Location-wise, the project is planned for Austin, Texas, aligning it near Tesla’s headquarters and existing infrastructure. Musk has also framed it as a joint effort pulling together talent and objectives across Tesla, SpaceX, and xAI, all of which are hungry for compute for different reasons—self-driving and robotics, AI model training and inference, and space systems that increasingly rely on onboard intelligence.

Then there’s the most unconventional part of the plan: Musk says most of the compute won’t stay on Earth. He claims around 80% of TeraFab’s compute would ultimately be deployed in space, arguing that Earth’s power constraints and deployment limits make it difficult to scale to the levels he wants. In his vision, space-based compute can take advantage of solar energy, and heavy-lift launches would move hardware into orbit at massive scale. It’s an idea that ties directly into his “galactic civilization” narrative, where compute becomes foundational infrastructure for space expansion rather than something confined to terrestrial data centers.

As for what TeraFab would actually produce first, Musk points to Tesla’s next-generation AI5 chips as an immediate priority. These are described as the chips intended for key Tesla initiatives such as Full Self-Driving, Robotaxi, and Optimus humanoid robots. That AI5 demand would represent the approximate 20% portion of compute he expects to remain ground-based.

The remaining 80% of space-focused compute, according to Musk, would come from a new class of chips called D3. He describes these as custom-designed units intended for orbital AI satellites, built to function in harsher environments and likely engineered to handle unique challenges such as thermal control and reliability in space conditions. In short, AI5 appears aimed at Tesla’s near-term product roadmap, while D3 is positioned as a backbone technology for an orbital compute layer.

Musk also acknowledged the role of current chip partners, expressing gratitude toward major suppliers across the existing semiconductor ecosystem. At the same time, he argues that the pace at which those partners are willing or able to expand is far lower than what his companies need. In his view, building TeraFab isn’t about replacing suppliers out of preference—it’s about capacity and speed. He’s essentially saying demand has outgrown what the traditional scaling curve can deliver.
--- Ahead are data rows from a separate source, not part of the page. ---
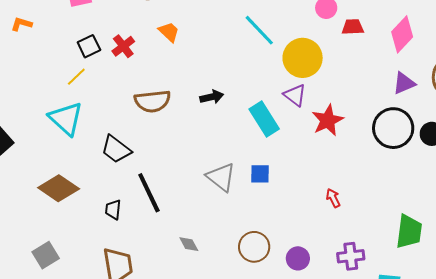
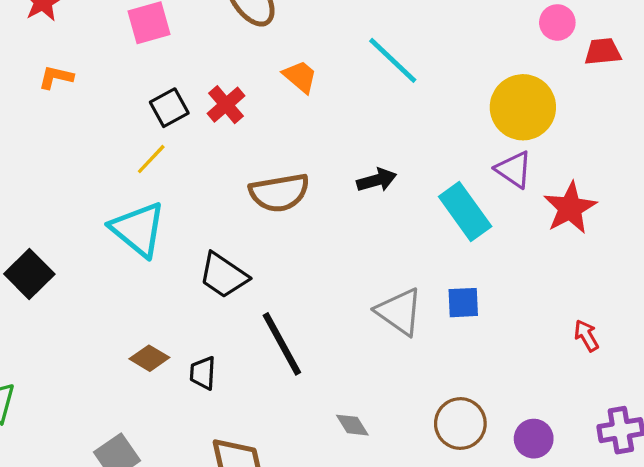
cyan line: (259, 30) -> (393, 60), moved
brown diamond: (59, 188) -> (149, 358), moved, size x0.6
black trapezoid: (113, 210) -> (203, 373), moved

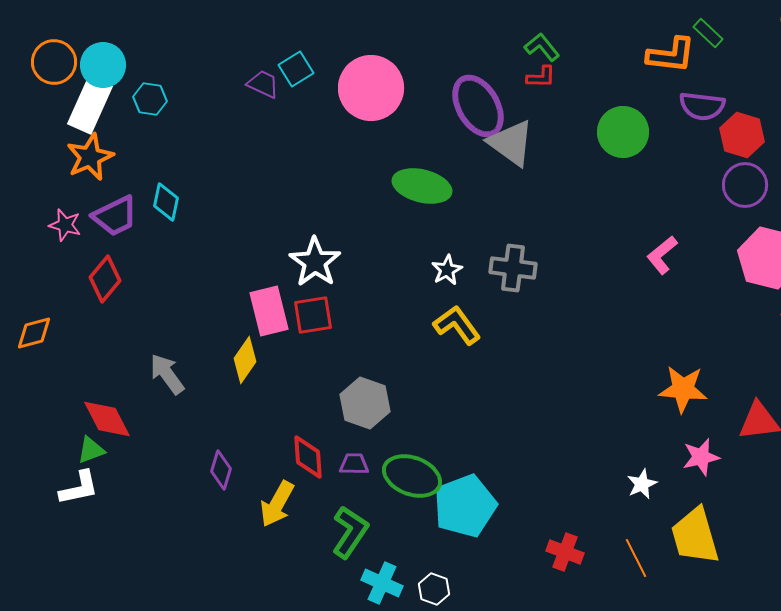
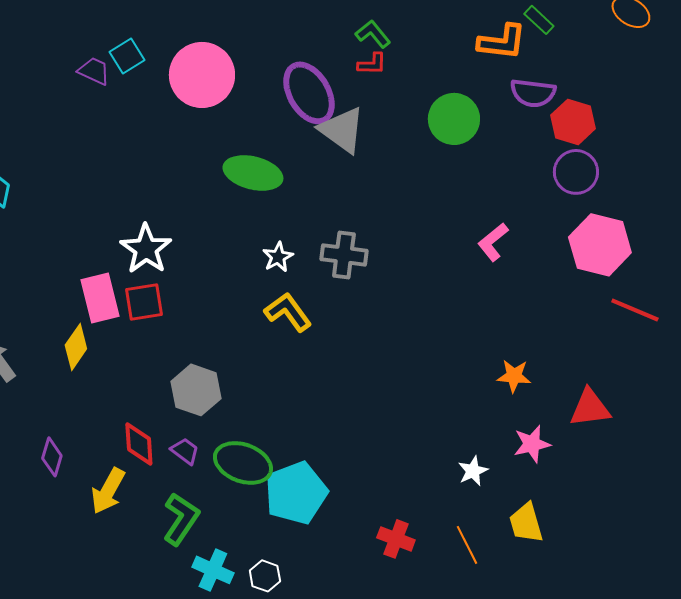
orange star: (683, 389) -> (514, 376), size x0.7
purple trapezoid: (354, 464) -> (185, 451), turned 36
yellow trapezoid: (695, 536) -> (526, 523), size x0.7

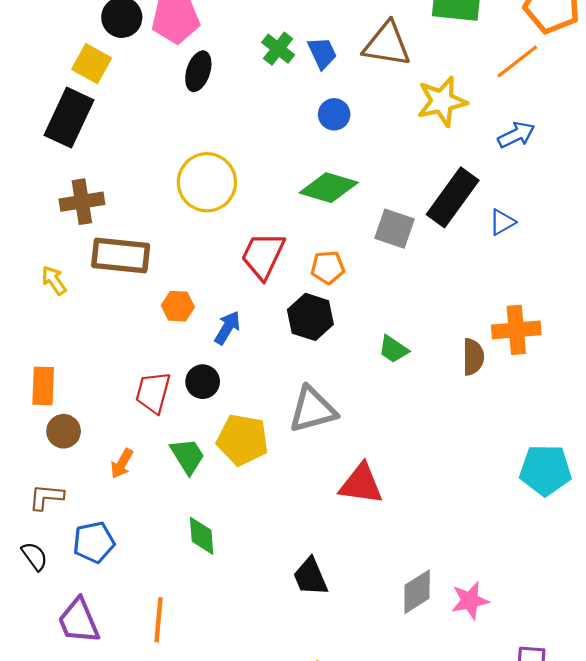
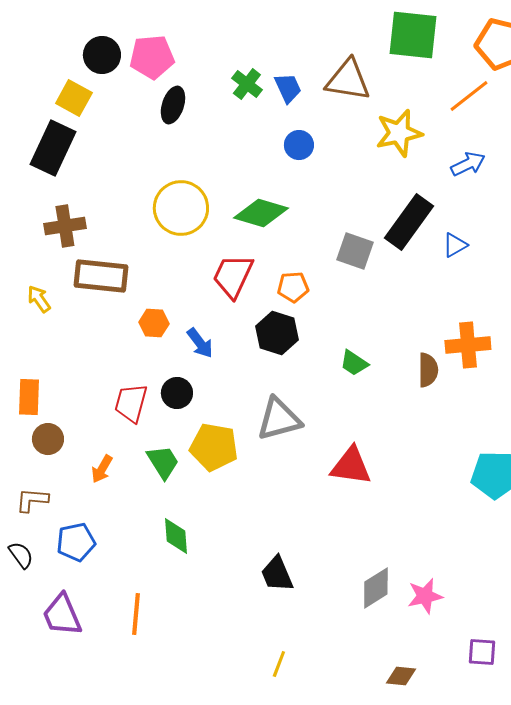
green diamond: (329, 188) -> (261, 213), moved
blue arrow: (227, 328) -> (200, 343), turned 112
red triangle: (361, 484) -> (351, 466), moved

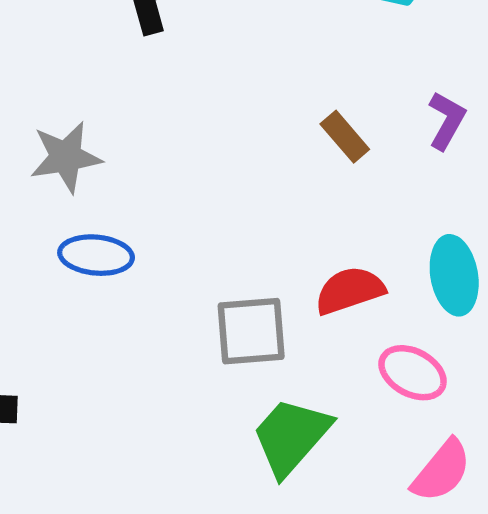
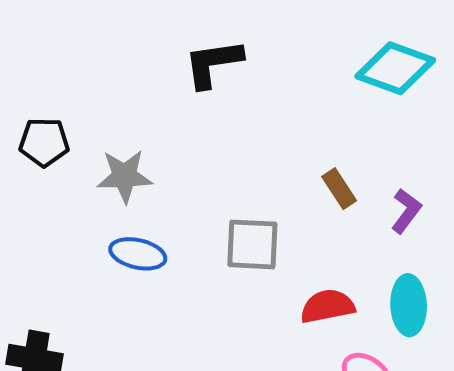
purple L-shape: (447, 121) -> (406, 211), moved
gray square: (251, 331) -> (252, 244), moved

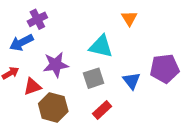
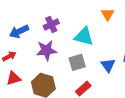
purple cross: (37, 19) -> (51, 24), moved
red triangle: (32, 87) -> (14, 78), moved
Of course, the ambition is exactly what makes the project controversial. Semiconductor manufacturing is famously difficult to scale, not only because building a fab is expensive, but because the supply chain that supports leading-edge production is complex and capacity-constrained. Experts often point to bottlenecks such as the global availability of advanced lithography tools and the long timelines required to bring new wafer capacity online. Achieving the output Musk describes would likely require extreme vertical integration, flawless execution, and sustained access to the most advanced equipment in the world.

Another big question still hanging in the air is how exactly TeraFab would secure its process technology. There’s talk that Tesla could pursue a licensing approach for 2nm production, potentially involving a partnership structure, though nothing is confirmed. Until more concrete details emerge—tooling orders, build timelines, capacity plans, and process ownership—TeraFab sits in that familiar Musk zone: part engineering proposal, part moonshot, and part strategic signal to the market.

What’s clear is that Musk is trying to redefine how people think about chips. Instead of semiconductors as components that feed products, he’s pitching semiconductors as civilization-scale infrastructure—the resource that determines how quickly AI and robotics advance, and how far space-based industry can go. Whether TeraFab becomes a working reality at the scale promised or not, it’s already forcing a bigger conversation about compute supply, energy limits, and where the next generation of AI hardware might ultimately live.